If you cvs up, the histogram pairs are now followed by an account of the
spam_cutoff rates that minimize fp+fn. You can set another new option to
make that analysis look more kindly upon false negatives than false
positives (or vice versa). I recommend that you also set nbuckets to 100 or
200 (the default is 40), as you've got much denser overlap than other people
are seeing, and a change of 0.025 in spam_cutoff for you in the overlap
range is going to reclassify 50-100 messages. More buckets would allow
finer-grained analysis.
> ...
> Here are the overall graphs from the f(w) run:
>
> -> <stat> Ham scores for all runs: 2000 items; mean 22.67;
> sample sdev 7.57
> * = 5 items
> 0.00 5 *
> 2.50 6 **
> 5.00 16 ****
> 7.50 48 **********
> 10.00 80 ****************
> 12.50 121 *************************
> 15.00 195 ***************************************
> 17.50 277 ********************************************************
> 20.00 278 ********************************************************
> 22.50 260 ****************************************************
> 25.00 257 ****************************************************
> 27.50 168 **********************************
> 30.00 125 *************************
> 32.50 55 ***********
> 35.00 40 ********
> 37.50 20 ****
> 40.00 18 ****
> 42.50 12 ***
> 45.00 7 **
> 47.50 4 *
> 50.00 1 *
> 52.50 5 *
> 55.00 0
> 57.50 0
> 60.00 2 *
> 62.50 0
> 65.00 0
> 67.50 0
> 70.00 0
> 72.50 0
> 75.00 0
> 77.50 0
> 80.00 0
> 82.50 0
> 85.00 0
> 87.50 0
> 90.00 0
> 92.50 0
> 95.00 0
> 97.50 0
>
> -> <stat> Spam scores for all runs: 2000 items; mean 69.27;
> sample sdev 12.38
> * = 3 items
> 0.00 0
> 2.50 0
> 5.00 0
> 7.50 0
> 10.00 0
> 12.50 0
> 15.00 0
> 17.50 0
> 20.00 1 *
> 22.50 0
> 25.00 1 *
> 27.50 2 *
> 30.00 1 *
> 32.50 6 **
> 35.00 4 **
> 37.50 10 ****
> 40.00 23 ********
> 42.50 20 *******
> 45.00 37 *************
> 47.50 41 **************
> 50.00 60 ********************
> 52.50 56 *******************
> 55.00 70 ************************
> 57.50 107 ************************************
> 60.00 124 ******************************************
> 62.50 121 *****************************************
> 65.00 151 ***************************************************
> 67.50 163 *******************************************************
> 70.00 166 ********************************************************
> 72.50 169 *********************************************************
> 75.00 139 ***********************************************
> 77.50 126 ******************************************
> 80.00 102 **********************************
> 82.50 95 ********************************
> 85.00 79 ***************************
> 87.50 53 ******************
> 90.00 46 ****************
> 92.50 23 ********
> 95.00 4 **
> 97.50 0
>
> It looks to me like the problem (whatever it is) with my data is that it
> causes the standard deviation to get quite large, though the mean
> spam score seems to be a bit lower than other stuff I've seen. What would
> cause that? More variability in my spam?

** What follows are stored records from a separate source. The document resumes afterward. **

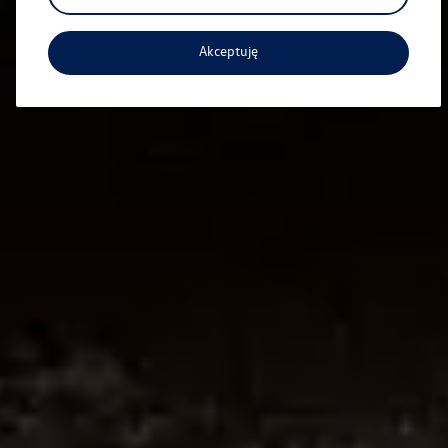
Akceptuję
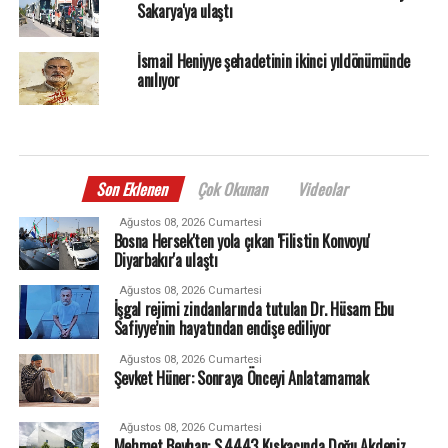
Sakarya'ya ulaştı
İsmail Heniyye şehadetinin ikinci yıldönümünde
anılıyor
Son Eklenen
Çok Okunan
Videolar
Ağustos 08, 2026 Cumartesi
Bosna Hersek'ten yola çıkan 'Filistin Konvoyu'
Diyarbakır'a ulaştı
Ağustos 08, 2026 Cumartesi
İşgal rejimi zindanlarında tutulan Dr. Hüsam Ebu
Safiyye’nin hayatından endişe ediliyor
Ağustos 08, 2026 Cumartesi
Şevket Hüner: Sonraya Önceyi Anlatamamak
Ağustos 08, 2026 Cumartesi
Mehmet Beyhan: S.4443 Kıskacında Doğu Akdeniz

Possibly, although that's hard to swallow since spam seems so much alike in
so many ways. Why would the spam you get be more variable than the spam
everyone else gets?
Another possibility is that your ham contains popular spam words. For
example, if you have significant ham that talks about diet and exercise,
Nigeria, or the size of assorted sexual organs, that would spread out your
spam scores. As mentioned at the top, the way to get an experienced eyeball
to look at this needs to be followed up on. You have an amazing percentage
of low-scoring spam!
Just for fun, try setting robinson_minimum_prob_strength to 0.4.